Imagine you're the President of a thriving technology company. You work to attract the best and brightest students for summer internships. Your goal is to evaluate their potential for permanent positions.
One day one of these interns knocks on your door with an idea. You decide to implement it and the idea ultimately adds a million dollars to your company's bottom line. This isn't a hypothetical example, but is instead a true story.
How should you reward this employee?
First, consider the legal angle. You agreed to compensate the intern for their work. You owe them nothing more or nothing less than the agreed upon amount, regardless of their performance. As the business owner, you're burdened with the risk and are fully entitled to the rewards. From this standpoint, the million dollars is all yours.
So what happened in the real life version of this story? Believing that performance bonuses are problematic, the President was against providing a monetary reward. Instead he offered the student shares of company stock contingent upon him accepting a permanent position at graduation.
The President was open about the fact that the stock, issued by a private company, was "hard to value". Not surprisingly, the employee declined the offer.
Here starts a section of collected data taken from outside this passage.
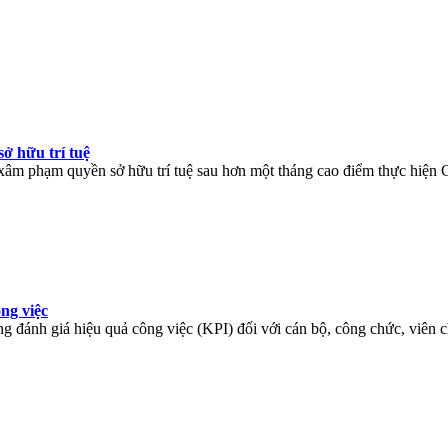
ở hữu trí tuệ
n xâm phạm quyền sở hữu trí tuệ sau hơn một tháng cao điểm thực hiện
ng việc
g đánh giá hiệu quả công việc (KPI) đối với cán bộ, công chức, viên c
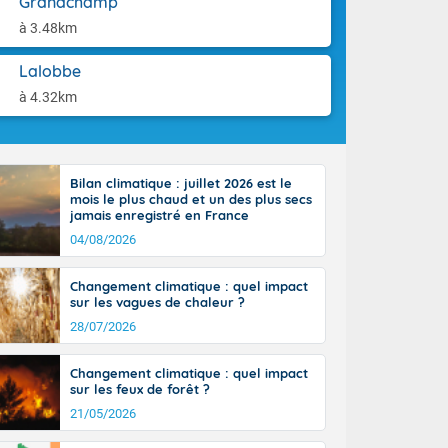
Grandchamp
ttoral l'après-
aison.
n général, 14
à 3.48km
r
sse, il fait
Lalobbe
ouvent 30 à 35
à 4.32km
Bilan climatique : juillet 2026 est le
mois le plus chaud et un des plus secs
jamais enregistré en France
04/08/2026
Changement climatique : quel impact
sur les vagues de chaleur ?
28/07/2026
Changement climatique : quel impact
sur les feux de forêt ?
21/05/2026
Of course, this isn't a performance bonus issue at all, but rather an ethical one. At the time of the compensation agreement, no one anticipated the extraordinary results that would dramatically exceed even the most optimistic expectations.
It's under just such unexpected circumstances that leaders have the duty to seek an equitable solution and do the right thing.
There's also a practical consideration. Given the intern's demonstrated abilities, what further contributions might he have made if the offer had been different and he'd accepted a permanent position?
Was the President's offer based on sound business judgment or self-deception? What would you have done?